··· The records
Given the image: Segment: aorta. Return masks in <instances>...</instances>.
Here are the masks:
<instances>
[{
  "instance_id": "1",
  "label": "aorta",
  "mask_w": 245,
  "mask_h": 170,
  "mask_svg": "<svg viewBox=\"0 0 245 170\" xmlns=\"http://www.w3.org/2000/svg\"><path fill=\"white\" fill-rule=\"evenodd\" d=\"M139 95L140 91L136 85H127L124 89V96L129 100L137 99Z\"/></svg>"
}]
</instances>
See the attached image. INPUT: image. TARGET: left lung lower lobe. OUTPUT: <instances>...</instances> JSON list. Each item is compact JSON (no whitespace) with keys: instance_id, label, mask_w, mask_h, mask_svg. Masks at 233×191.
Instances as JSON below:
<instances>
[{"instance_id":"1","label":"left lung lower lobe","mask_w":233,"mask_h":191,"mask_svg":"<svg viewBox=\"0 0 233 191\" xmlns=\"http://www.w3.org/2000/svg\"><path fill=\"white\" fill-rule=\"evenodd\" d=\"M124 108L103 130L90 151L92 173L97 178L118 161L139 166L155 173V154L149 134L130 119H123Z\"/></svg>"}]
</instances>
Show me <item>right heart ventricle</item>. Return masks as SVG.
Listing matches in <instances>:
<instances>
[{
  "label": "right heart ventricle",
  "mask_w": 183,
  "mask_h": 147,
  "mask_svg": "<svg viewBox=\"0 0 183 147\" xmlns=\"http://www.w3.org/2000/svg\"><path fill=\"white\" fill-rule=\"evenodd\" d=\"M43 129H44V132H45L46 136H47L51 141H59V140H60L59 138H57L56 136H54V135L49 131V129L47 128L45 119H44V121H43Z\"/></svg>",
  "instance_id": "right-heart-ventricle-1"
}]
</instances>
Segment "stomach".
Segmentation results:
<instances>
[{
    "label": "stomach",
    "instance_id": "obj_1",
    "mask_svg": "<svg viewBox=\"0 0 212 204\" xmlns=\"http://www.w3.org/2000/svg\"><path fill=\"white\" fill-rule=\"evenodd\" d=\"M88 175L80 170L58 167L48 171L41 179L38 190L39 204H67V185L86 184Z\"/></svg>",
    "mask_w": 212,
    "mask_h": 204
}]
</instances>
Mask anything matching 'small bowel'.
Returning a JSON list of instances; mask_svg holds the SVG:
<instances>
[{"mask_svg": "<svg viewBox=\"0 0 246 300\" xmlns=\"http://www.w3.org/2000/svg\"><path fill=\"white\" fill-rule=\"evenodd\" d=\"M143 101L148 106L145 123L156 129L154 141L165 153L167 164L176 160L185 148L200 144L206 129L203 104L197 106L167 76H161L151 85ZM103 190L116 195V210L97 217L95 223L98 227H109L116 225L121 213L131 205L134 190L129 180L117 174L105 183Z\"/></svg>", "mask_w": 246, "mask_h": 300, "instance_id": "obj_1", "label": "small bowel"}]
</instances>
······
▶ _Assignment_: Copy, exactly as written, the lines above, beginning with the one that contains "See the attached" and ending with the last.

▶ _Problem solution_:
See the attached image. INPUT: image. TARGET: left lung lower lobe. OUTPUT: <instances>...</instances> JSON list. Each item is compact JSON (no whitespace) with keys: instance_id, label, mask_w, mask_h, mask_svg. Masks at 233×191.
Instances as JSON below:
<instances>
[{"instance_id":"1","label":"left lung lower lobe","mask_w":233,"mask_h":191,"mask_svg":"<svg viewBox=\"0 0 233 191\" xmlns=\"http://www.w3.org/2000/svg\"><path fill=\"white\" fill-rule=\"evenodd\" d=\"M124 108L103 130L90 151L92 173L97 178L118 161L139 166L155 173V154L149 134L130 119H123Z\"/></svg>"}]
</instances>
Show me <item>right heart ventricle</item>. Return masks as SVG.
Listing matches in <instances>:
<instances>
[{
  "label": "right heart ventricle",
  "mask_w": 183,
  "mask_h": 147,
  "mask_svg": "<svg viewBox=\"0 0 183 147\" xmlns=\"http://www.w3.org/2000/svg\"><path fill=\"white\" fill-rule=\"evenodd\" d=\"M43 129H44V132H45L46 136H47L51 141H59V140H60L59 138H57L56 136H54V135L49 131V129L47 128L45 119H44V121H43Z\"/></svg>",
  "instance_id": "right-heart-ventricle-1"
}]
</instances>
Segment "stomach".
Segmentation results:
<instances>
[{
    "label": "stomach",
    "instance_id": "obj_1",
    "mask_svg": "<svg viewBox=\"0 0 212 204\" xmlns=\"http://www.w3.org/2000/svg\"><path fill=\"white\" fill-rule=\"evenodd\" d=\"M88 175L80 170L58 167L48 171L41 179L38 190L39 204H67V185L86 184Z\"/></svg>",
    "mask_w": 212,
    "mask_h": 204
}]
</instances>
Mask anything matching 'small bowel'.
Returning a JSON list of instances; mask_svg holds the SVG:
<instances>
[{"mask_svg": "<svg viewBox=\"0 0 246 300\" xmlns=\"http://www.w3.org/2000/svg\"><path fill=\"white\" fill-rule=\"evenodd\" d=\"M143 101L148 106L145 123L156 129L154 141L165 153L167 164L176 160L185 148L200 144L206 129L203 104L197 106L167 76H161L151 85ZM103 190L116 195V210L97 217L95 223L98 227H109L116 225L121 213L131 205L134 190L129 180L117 174L105 183Z\"/></svg>", "mask_w": 246, "mask_h": 300, "instance_id": "obj_1", "label": "small bowel"}]
</instances>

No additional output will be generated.